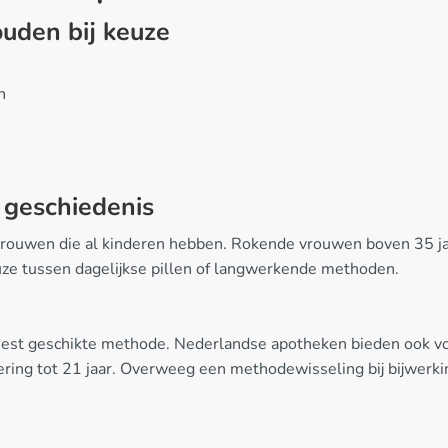
uden bij keuze
n
e geschiedenis
rouwen die al kinderen hebben. Rokende vrouwen boven 35 ja
euze tussen dagelijkse pillen of langwerkende methoden.
eest geschikte methode. Nederlandse apotheken bieden ook vo
ing tot 21 jaar. Overweeg een methodewisseling bij bijwerking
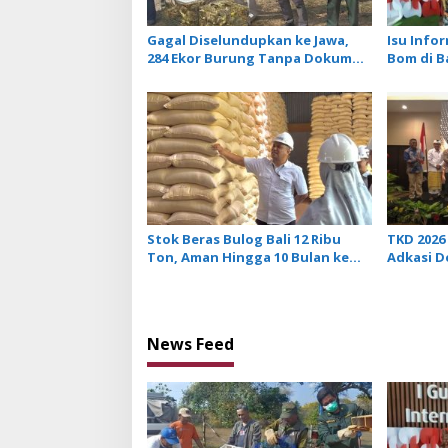
Gagal Diselundupkan ke Jawa,
Isu Info
284 Ekor Burung Tanpa Dokumen
Bom di B
Dilepasliarkan Cegah Ancaman
Tidak Be
Penyakit
Penerba
Stok Beras Bulog Bali 12 Ribu
TKD 2026 
Ton, Aman Hingga 10 Bulan ke
Adkasi 
Depan
Transfer
News Feed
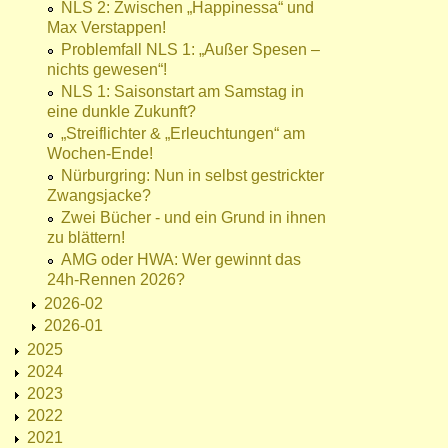
NLS 2: Zwischen „Happinessa“ und
Max Verstappen!
Problemfall NLS 1: „Außer Spesen –
nichts gewesen“!
NLS 1: Saisonstart am Samstag in
eine dunkle Zukunft?
„Streiflichter & „Erleuchtungen“ am
Wochen-Ende!
Nürburgring: Nun in selbst gestrickter
Zwangsjacke?
Zwei Bücher - und ein Grund in ihnen
zu blättern!
AMG oder HWA: Wer gewinnt das
24h-Rennen 2026?
2026-02
2026-01
2025
2024
2023
2022
2021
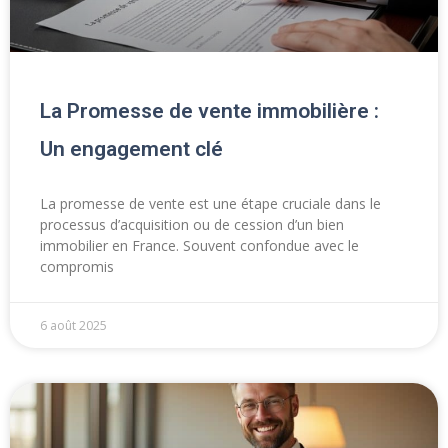
La Promesse de vente immobilière :
Un engagement clé
La promesse de vente est une étape cruciale dans le
processus d’acquisition ou de cession d’un bien
immobilier en France. Souvent confondue avec le
compromis
6 août 2025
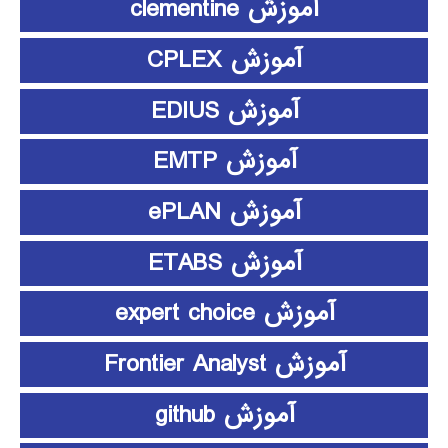
آموزش clementine
آموزش CPLEX
آموزش EDIUS
آموزش EMTP
آموزش ePLAN
آموزش ETABS
آموزش expert choice
آموزش Frontier Analyst
آموزش github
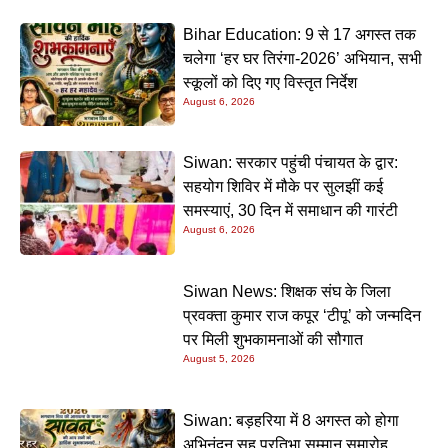
Bihar Education: 9 से 17 अगस्त तक
चलेगा ‘हर घर तिरंगा-2026’ अभियान, सभी
स्कूलों को दिए गए विस्तृत निर्देश
August 6, 2026
Siwan: सरकार पहुंची पंचायत के द्वार:
सहयोग शिविर में मौके पर सुलझीं कई
समस्याएं, 30 दिन में समाधान की गारंटी
August 6, 2026
Siwan News: शिक्षक संघ के जिला
प्रवक्ता कुमार राज कपूर ‘टीपू’ को जन्मदिन
पर मिली शुभकामनाओं की सौगात
August 5, 2026
Siwan: बड़हरिया में 8 अगस्त को होगा
अभिनंदन सह प्रतिभा सम्मान समारोह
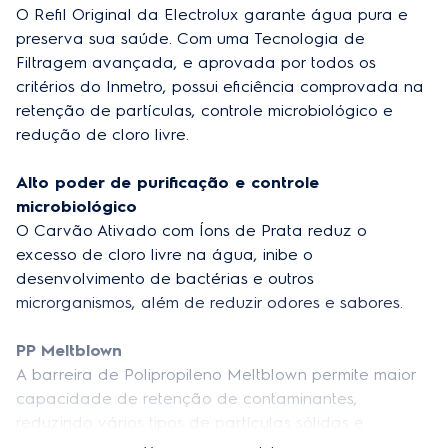
O Refil Original da Electrolux garante água pura e 
EAN-13
preserva sua saúde. Com uma Tecnologia de 
7909569478158
Filtragem avançada, e aprovada por todos os 
Profundidade do produto
6.9 cm
critérios do Inmetro, possui eficiência comprovada na 
retenção de partículas, controle microbiológico e 
Peso do produto
37 g
redução de cloro livre.
Peso do produto embalado
45 g
Alto poder de purificação e controle 
Altura do produto embalado
30 cm
microbiológico
O Carvão Ativado com Íons de Prata reduz o 
Largura do produto embalado
7.8 cm
excesso de cloro livre na água, inibe o 
Profudidade do produto embalado
desenvolvimento de bactérias e outros 
7.8 cm
microrganismos, além de reduzir odores e sabores.
Aplicação
Purificadores PE11 a PE41
PP Meltblown
Cor
Cinza
A barreira de Polipropileno Meltblown permite maior 
Purificador compatível
capacidade de retenção de contaminantes, 
PC41B, PC41X, PE11B, PE11X, PH41B e PH41X
reduzindo vários tipos de partículas sólidas e 
Material
Plástico Polipropileno + Carvão Ativado
purificando ainda mais a água.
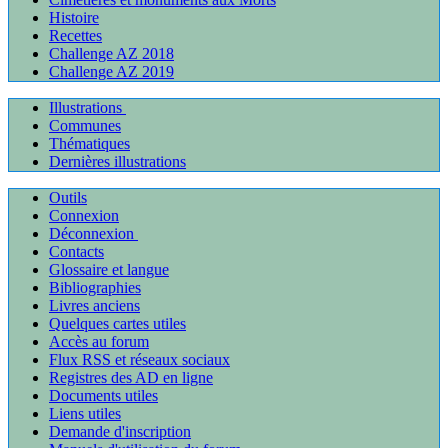
Histoire
Recettes
Challenge AZ 2018
Challenge AZ 2019
Illustrations
Communes
Thématiques
Dernières illustrations
Outils
Connexion
Déconnexion
Contacts
Glossaire et langue
Bibliographies
Livres anciens
Quelques cartes utiles
Accès au forum
Flux RSS et réseaux sociaux
Registres des AD en ligne
Documents utiles
Liens utiles
Demande d'inscription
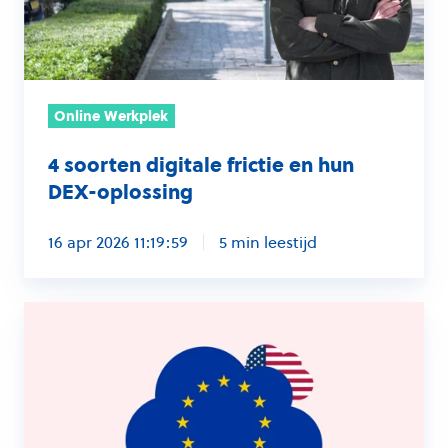
hun
DEX-
oplossing
Online Werkplek
4 soorten digitale frictie en hun
DEX-oplossing
16 apr 2026 11:19:59
5 min leestijd
Een
concrete
exit-
strategie
voor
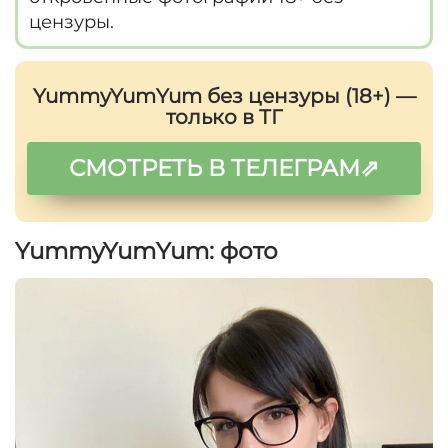
цензуры.
YummyYumYum без цензуры (18+) —
только в ТГ
СМОТРЕТЬ В ТЕЛЕГРАМ⇗
YummyYumYum: фото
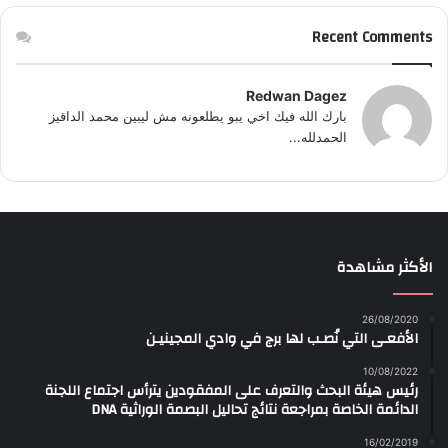
Recent Comments
Redwan Dagez
بارك الله فيك اخي يبو يطلعونه مش ليبين محمد الداقيز
الحمدلله...
الأكثر مشاهدة
26/08/2020
الأفعـى التي نُصـب لها برج في وادي المجينيـن
10/08/2022
رئيس هيئة البحث والتعرف على المفقودين يترأس اجتماع اللجنة
الدائمة الخاصة بمراجعة نتائج تحاليل البصمة الوراثية DNA
16/02/2019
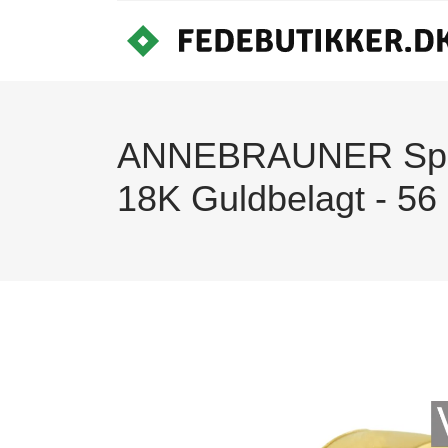
ANNEBRAUNER Spark
18K Guldbelagt - 56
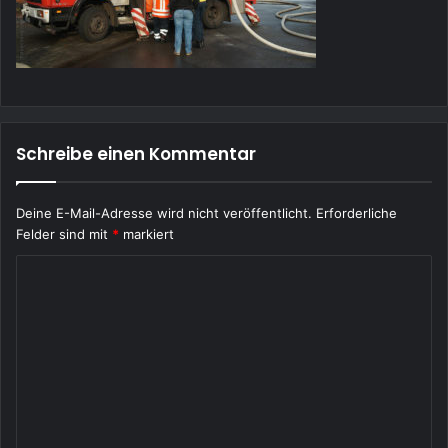
Schreibe einen Kommentar
Deine E-Mail-Adresse wird nicht veröffentlicht.
Erforderliche
Felder sind mit
*
markiert
K
o
m
m
e
n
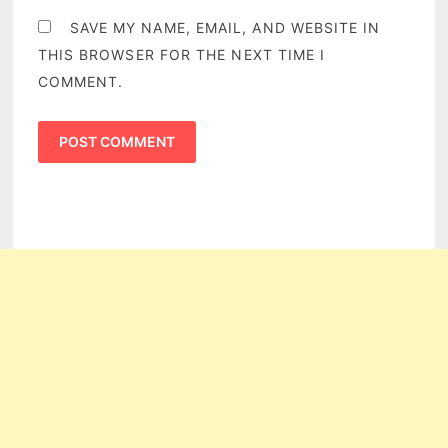
SAVE MY NAME, EMAIL, AND WEBSITE IN
THIS BROWSER FOR THE NEXT TIME I
COMMENT.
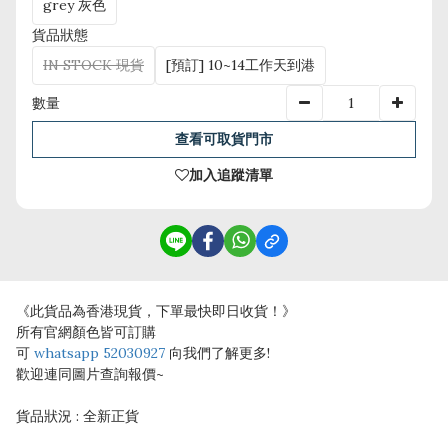
grey 灰色
貨品狀態
IN STOCK 現貨
[預訂] 10~14工作天到港
數量
查看可取貨門市
加入追蹤清單
《此貨品為香港現貨，下單最快即日收貨！》
所有官網顏色皆可訂購
可
whatsapp 52030927
向我們了解更多!
歡迎連同圖片查詢報價~
貨品狀況 : 全新正貨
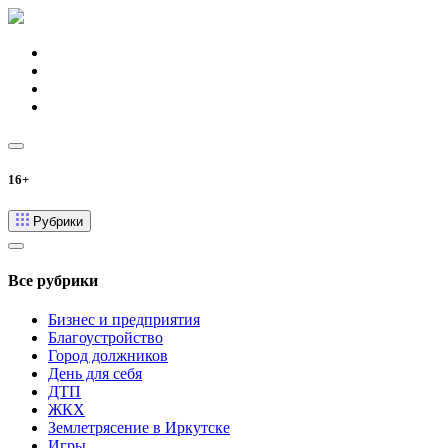
16+
Рубрики
Все рубрики
Бизнес и предприятия
Благоустройство
Город должников
День для себя
ДТП
ЖКХ
Землетрясение в Иркутске
Игры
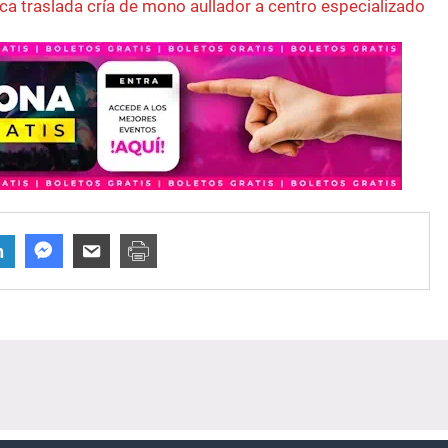
ca traslada cría de mono aullador a centro especializado
n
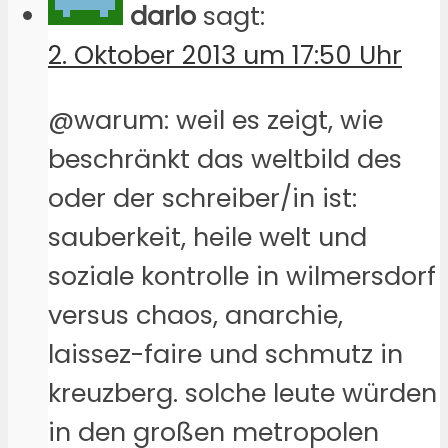
darlo
sagt:
2. Oktober 2013 um 17:50 Uhr
@warum: weil es zeigt, wie
beschränkt das weltbild des
oder der schreiber/in ist:
sauberkeit, heile welt und
soziale kontrolle in wilmersdorf
versus chaos, anarchie,
laissez-faire und schmutz in
kreuzberg. solche leute würden
in den großen metropolen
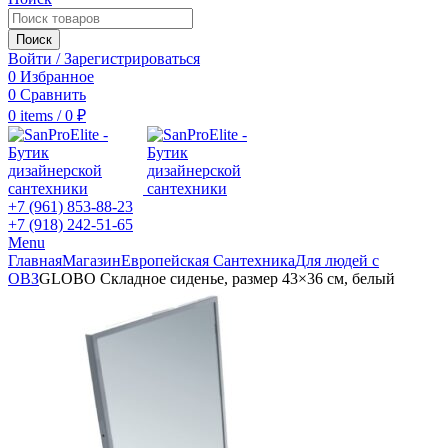
Поиск
Войти / Зарегистрироваться
0
Избранное
0
Сравнить
0
items
/
0
₽
+7 (961) 853-88-23
+7 (918) 242-51-65
Menu
Главная
Магазин
Европейская Сантехника
Для людей с
ОВЗ
GLOBO Складное сиденье, размер 43×36 см, белый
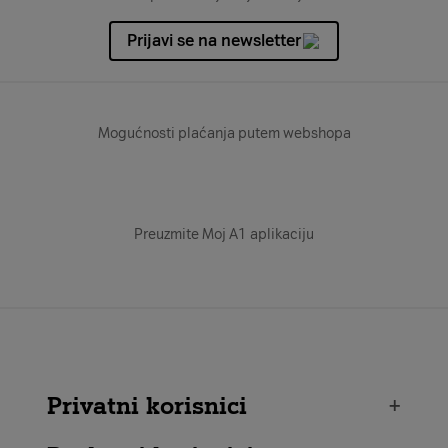
Prijavi se na newsletter
Mogućnosti plaćanja putem webshopa
Preuzmite Moj A1 aplikaciju
Privatni korisnici
+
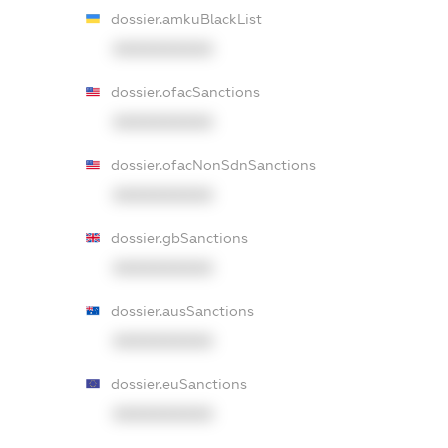
dossier.amkuBlackList
XXXXXXXXXX
dossier.ofacSanctions
XXXXXXXXXX
dossier.ofacNonSdnSanctions
XXXXXXXXXX
dossier.gbSanctions
XXXXXXXXXX
dossier.ausSanctions
XXXXXXXXXX
dossier.euSanctions
XXXXXXXXXX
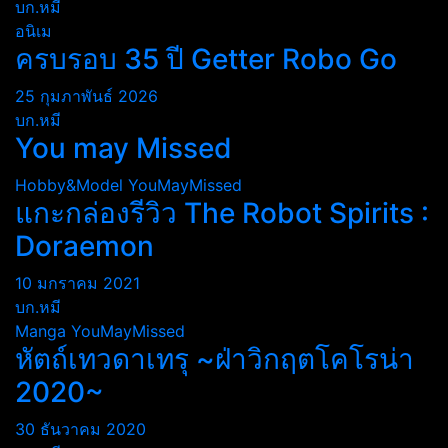
บก.หมี
อนิเม
ครบรอบ 35 ปี Getter Robo Go
25 กุมภาพันธ์ 2026
บก.หมี
You may Missed
Hobby&Model
YouMayMissed
แกะกล่องรีวิว The Robot Spirits :
Doraemon
10 มกราคม 2021
บก.หมี
Manga
YouMayMissed
หัตถ์เทวดาเทรุ ~ฝ่าวิกฤตโคโรน่า
2020~
30 ธันวาคม 2020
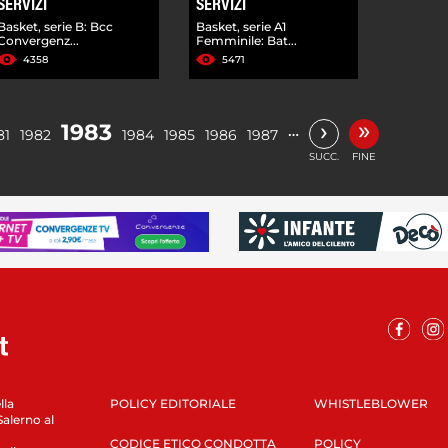
SERVIZI
SERVIZI
Basket, serie B: Bcc
Basket, serie A1
Convergenz...
Femminile: Bat...
4358
5471
»
›
1983
…
81
1982
1984
1985
1986
1987
SUCC.
FINE
lla
POLICY EDITORIALE
WHISTLEBLOWER
Salerno al
CODICE ETICO CONDOTTA
POLICY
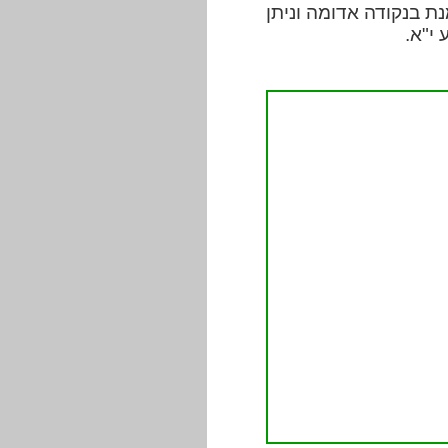
ת בנקודה אדומה וניתן
י"א.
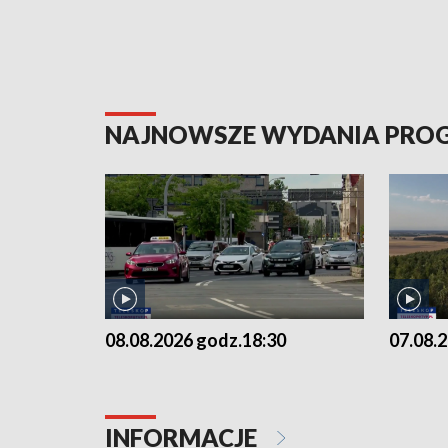
NAJNOWSZE WYDANIA PR
08.08.2026 godz.18:30
07.08.
INFORMACJE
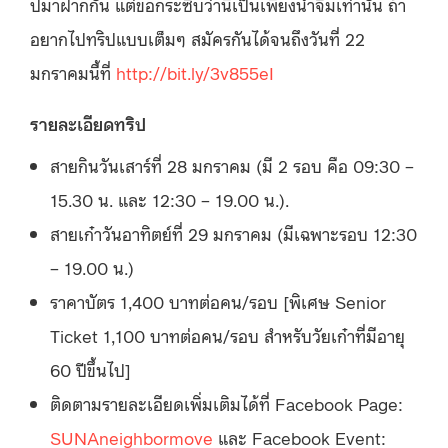
ปมาฝากกัน แต่ขอกระซิบว่านี่เป็นเพียงน้ำจิ้มเท่านั้น ถ้า
อยากไปทริปแบบเต็มๆ สมัครกันได้จนถึงวันที่ 22
มกราคมนี้ที่
http://bit.ly/3v855eI
รายละเอียดทริป
สายกินวันเสาร์ที่ 28 มกราคม (มี 2 รอบ คือ 09:30 –
15.30 น. และ 12:30 – 19.00 น.).
สายเก๋าวันอาทิตย์ที่ 29 มกราคม (มีเฉพาะรอบ 12:30
– 19.00 น.)
ราคาบัตร 1,400 บาทต่อคน/รอบ [พิเศษ Senior
Ticket 1,100 บาทต่อคน/รอบ สำหรับวัยเก๋าที่มีอายุ
60 ปีขึ้นไป]
ติดตามรายละเอียดเพิ่มเติมได้ที่ Facebook Page:
SUNAneighbormove
และ Facebook Event:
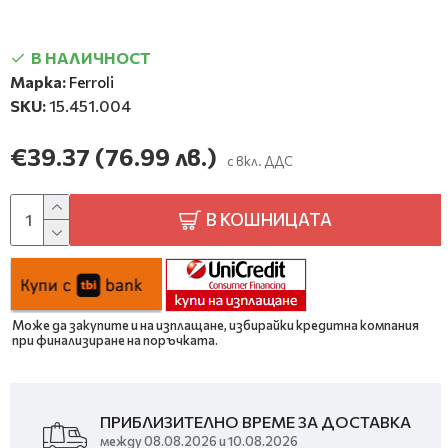
В НАЛИЧНОСТ
Марка:
Ferroli
SKU:
15.451.004
€39.37
(76.99 лв.)
с вкл. ДДС
В КОШНИЦАТА
Може да закупите и на изплащане, избирайки кредитна компания
при финализиране на поръчката.
ПРИБЛИЗИТЕЛНО ВРЕМЕ ЗА ДОСТАВКА
между 08.08.2026 и 10.08.2026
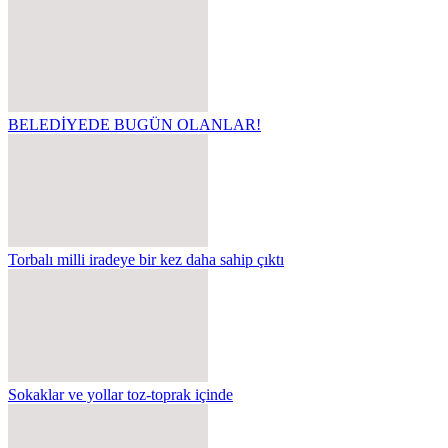
BELEDİYEDE BUGÜN OLANLAR!
Torbalı milli iradeye bir kez daha sahip çıktı
Sokaklar ve yollar toz-toprak içinde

· · · ·

[What the exercise asks] Copy out the lines of the data where the word "vente" can be found.

[Problem solution]
La Promesse de vente immobilière :
La promesse de vente est une étape cruciale dans le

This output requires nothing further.